Plus de peine d’amende pour Christian Bourquin. En première instance, 5000 euros avait été demandé, et lors de l’appel à Bordeaux, l’avocat général avait requis le double, 10 000 euros.

Bien que peine d’argent ne soit pas mortelle, Christian Bourquin doit considérer cette non peine comme une victoire. Cependant, il a bien été reconnu coupable de favoritisme dans l’attribution en 1999 du marché de la communication du Conseil général des Pyrénées-Orientales en favorisant son ami Pascal Provencel de la société de publicité Synthèse. Une société prête à déposer le bilan lorsque Christian Bourquin prit la tête du Conseil Général des P.-O et qui, aujourd’hui, est une des plus florissante de la région. En revanche, la peine de prison de deux mois avec sursis est maintenue. Son avocat Me Méric a d’ores et déjà déclaré que son client se pourvoirait très certainement en cassation. En cassation, l’enquête portera sur la forme et non sur le fond. Il faudra alors découvrir un vice de forme judiciaire afin de présenter à nouveau l’affaire devant un tribunal. Le but étant de gagner du temps. En attendant le résultat du pourvoi en cassation ou d’un appel, Christian Bourquin ne peut être considéré encore comme un repris de justice. Ce qui ferait désordre, lorsque l’on siège au Sénat pour discuter des lois qui puniront les citoyens ou les élus indélicats. Outre, le peuple qui ne comprend pas autant de sollicitude envers nos élus, les procès trainent en longueur et n’arrivent pratiquement jamais à terme, ou s’ils le font, l’eau a tellement coulé sous les ponts de la Basse que plus personne ne se souvient de l’affaire. Cela engorge inutilement nos tribunaux. Christian Bourquin préfère parler de complot et de « règlements de comptes politique » où une Justice sans doute partielle aurait eu un rôle à jouer, puisqu’elle l’a condamné. N’est-elle donc pas séparée du pouvoir politique ? Peut-être faudra t’il en parler à la prochaine session du sénat.

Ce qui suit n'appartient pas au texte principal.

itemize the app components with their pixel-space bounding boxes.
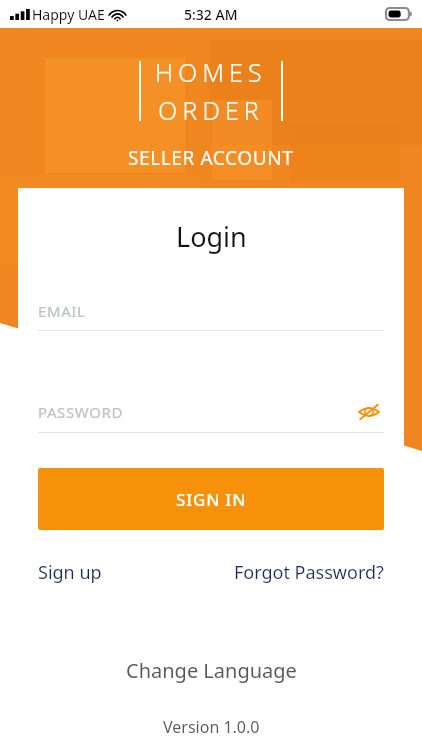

Christian Bourquin et le député Jacques Cresta viennent tous deux de se prononcer totalement favorable aux cumuls des mandats. Cumuls qui ne concernent pas Jacques Cresta, mais celui-ci se solidarise avec Christian Bourquin. Autre consolation pour le président du Conseil Régional, Hélène Mandroux a été écartée du conseil national du PS, ce qui renforce tous les dissidents qui, aux régionales, avaient fait bloc autour de Georges Frèche, ce dernier n’avait pas eu l’investiture du parti à cause de propos racistes et antisémites réitérés.